──────── Excerpted records ────────

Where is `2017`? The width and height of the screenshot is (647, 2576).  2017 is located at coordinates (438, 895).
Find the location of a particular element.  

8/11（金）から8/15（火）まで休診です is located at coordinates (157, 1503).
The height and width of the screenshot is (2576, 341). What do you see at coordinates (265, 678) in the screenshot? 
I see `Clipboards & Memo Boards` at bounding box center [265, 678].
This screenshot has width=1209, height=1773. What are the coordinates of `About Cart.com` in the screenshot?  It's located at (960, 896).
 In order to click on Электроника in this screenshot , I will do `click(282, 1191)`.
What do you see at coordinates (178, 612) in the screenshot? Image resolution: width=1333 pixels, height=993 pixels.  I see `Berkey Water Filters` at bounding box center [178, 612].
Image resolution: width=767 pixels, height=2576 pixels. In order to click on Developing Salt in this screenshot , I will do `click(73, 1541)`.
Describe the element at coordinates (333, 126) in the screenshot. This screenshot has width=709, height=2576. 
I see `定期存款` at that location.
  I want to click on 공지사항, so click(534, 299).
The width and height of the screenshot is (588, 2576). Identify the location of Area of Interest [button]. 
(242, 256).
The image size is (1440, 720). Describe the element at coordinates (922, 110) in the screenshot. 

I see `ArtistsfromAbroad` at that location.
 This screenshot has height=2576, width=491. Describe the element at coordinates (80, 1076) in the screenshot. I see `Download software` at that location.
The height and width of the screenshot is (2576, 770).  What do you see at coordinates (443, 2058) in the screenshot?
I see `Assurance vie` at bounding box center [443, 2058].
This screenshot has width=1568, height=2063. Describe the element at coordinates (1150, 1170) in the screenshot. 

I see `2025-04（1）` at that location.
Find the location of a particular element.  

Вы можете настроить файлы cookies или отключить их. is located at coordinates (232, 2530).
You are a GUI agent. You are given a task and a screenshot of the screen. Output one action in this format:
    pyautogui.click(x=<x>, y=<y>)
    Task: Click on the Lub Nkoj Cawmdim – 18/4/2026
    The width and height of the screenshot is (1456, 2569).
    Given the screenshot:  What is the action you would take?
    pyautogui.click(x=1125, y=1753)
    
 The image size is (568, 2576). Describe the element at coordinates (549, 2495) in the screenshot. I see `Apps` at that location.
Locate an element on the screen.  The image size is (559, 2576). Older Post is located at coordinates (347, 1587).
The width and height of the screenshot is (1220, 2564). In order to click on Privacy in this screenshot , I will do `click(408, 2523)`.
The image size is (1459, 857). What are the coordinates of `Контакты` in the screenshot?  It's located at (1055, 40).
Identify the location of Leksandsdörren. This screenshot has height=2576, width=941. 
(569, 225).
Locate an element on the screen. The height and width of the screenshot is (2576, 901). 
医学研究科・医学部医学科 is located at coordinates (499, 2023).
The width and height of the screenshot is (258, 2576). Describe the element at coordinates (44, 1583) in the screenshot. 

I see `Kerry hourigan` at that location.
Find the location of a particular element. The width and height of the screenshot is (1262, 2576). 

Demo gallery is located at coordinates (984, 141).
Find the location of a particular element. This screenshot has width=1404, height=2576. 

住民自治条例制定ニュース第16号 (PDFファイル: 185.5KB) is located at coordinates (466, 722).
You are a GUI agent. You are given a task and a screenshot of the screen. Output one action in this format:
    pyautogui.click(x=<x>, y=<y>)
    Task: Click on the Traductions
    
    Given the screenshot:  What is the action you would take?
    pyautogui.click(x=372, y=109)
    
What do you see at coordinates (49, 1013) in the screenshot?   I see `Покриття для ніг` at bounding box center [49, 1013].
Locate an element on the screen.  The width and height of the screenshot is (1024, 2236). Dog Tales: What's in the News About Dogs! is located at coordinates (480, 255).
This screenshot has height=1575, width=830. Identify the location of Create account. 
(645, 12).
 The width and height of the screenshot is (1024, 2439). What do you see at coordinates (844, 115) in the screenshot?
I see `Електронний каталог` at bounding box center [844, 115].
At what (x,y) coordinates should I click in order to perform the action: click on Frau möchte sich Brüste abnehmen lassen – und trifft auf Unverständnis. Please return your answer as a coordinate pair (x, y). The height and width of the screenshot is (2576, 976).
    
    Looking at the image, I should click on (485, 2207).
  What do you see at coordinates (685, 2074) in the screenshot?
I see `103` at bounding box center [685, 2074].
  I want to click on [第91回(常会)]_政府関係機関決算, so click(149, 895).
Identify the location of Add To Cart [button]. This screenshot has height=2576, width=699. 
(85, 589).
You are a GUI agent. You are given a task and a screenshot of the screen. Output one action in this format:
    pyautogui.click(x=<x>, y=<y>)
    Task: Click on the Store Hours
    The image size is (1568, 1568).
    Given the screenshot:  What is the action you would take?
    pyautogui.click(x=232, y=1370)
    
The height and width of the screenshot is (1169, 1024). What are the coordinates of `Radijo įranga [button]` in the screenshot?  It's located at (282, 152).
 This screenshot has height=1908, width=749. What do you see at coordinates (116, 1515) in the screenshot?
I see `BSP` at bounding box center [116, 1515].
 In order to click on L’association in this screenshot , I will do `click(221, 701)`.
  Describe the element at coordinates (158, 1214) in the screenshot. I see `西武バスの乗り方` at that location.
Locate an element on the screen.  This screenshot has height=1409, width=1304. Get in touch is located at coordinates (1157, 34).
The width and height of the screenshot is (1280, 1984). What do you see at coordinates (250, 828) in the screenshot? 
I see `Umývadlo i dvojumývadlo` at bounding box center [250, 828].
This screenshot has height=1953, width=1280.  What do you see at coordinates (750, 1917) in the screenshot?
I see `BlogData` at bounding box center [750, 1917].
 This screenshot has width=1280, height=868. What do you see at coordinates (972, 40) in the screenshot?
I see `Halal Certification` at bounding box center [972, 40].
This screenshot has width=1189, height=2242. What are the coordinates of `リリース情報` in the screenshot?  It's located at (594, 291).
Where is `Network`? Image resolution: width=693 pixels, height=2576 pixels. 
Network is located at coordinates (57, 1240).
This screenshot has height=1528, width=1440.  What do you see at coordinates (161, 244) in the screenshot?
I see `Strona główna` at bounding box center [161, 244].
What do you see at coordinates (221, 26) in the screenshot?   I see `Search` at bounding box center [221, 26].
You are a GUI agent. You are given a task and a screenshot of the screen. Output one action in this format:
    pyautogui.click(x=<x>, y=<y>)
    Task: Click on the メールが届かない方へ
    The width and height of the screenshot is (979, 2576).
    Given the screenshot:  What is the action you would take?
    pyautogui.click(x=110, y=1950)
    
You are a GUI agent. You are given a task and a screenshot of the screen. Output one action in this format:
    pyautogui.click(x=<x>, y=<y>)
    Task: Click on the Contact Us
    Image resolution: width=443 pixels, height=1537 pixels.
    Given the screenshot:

────────

§ **What is expected**
Set down the lines of the listing above verbatim, first line through the line containing "Image resolution: width=767", inclusive; add no other lines.

§ **Your response**
Where is `2017`? The width and height of the screenshot is (647, 2576).  2017 is located at coordinates (438, 895).
Find the location of a particular element.  

8/11（金）から8/15（火）まで休診です is located at coordinates (157, 1503).
The height and width of the screenshot is (2576, 341). What do you see at coordinates (265, 678) in the screenshot? 
I see `Clipboards & Memo Boards` at bounding box center [265, 678].
This screenshot has width=1209, height=1773. What are the coordinates of `About Cart.com` in the screenshot?  It's located at (960, 896).
 In order to click on Электроника in this screenshot , I will do `click(282, 1191)`.
What do you see at coordinates (178, 612) in the screenshot? Image resolution: width=1333 pixels, height=993 pixels.  I see `Berkey Water Filters` at bounding box center [178, 612].
Image resolution: width=767 pixels, height=2576 pixels. In order to click on Developing Salt in this screenshot , I will do `click(73, 1541)`.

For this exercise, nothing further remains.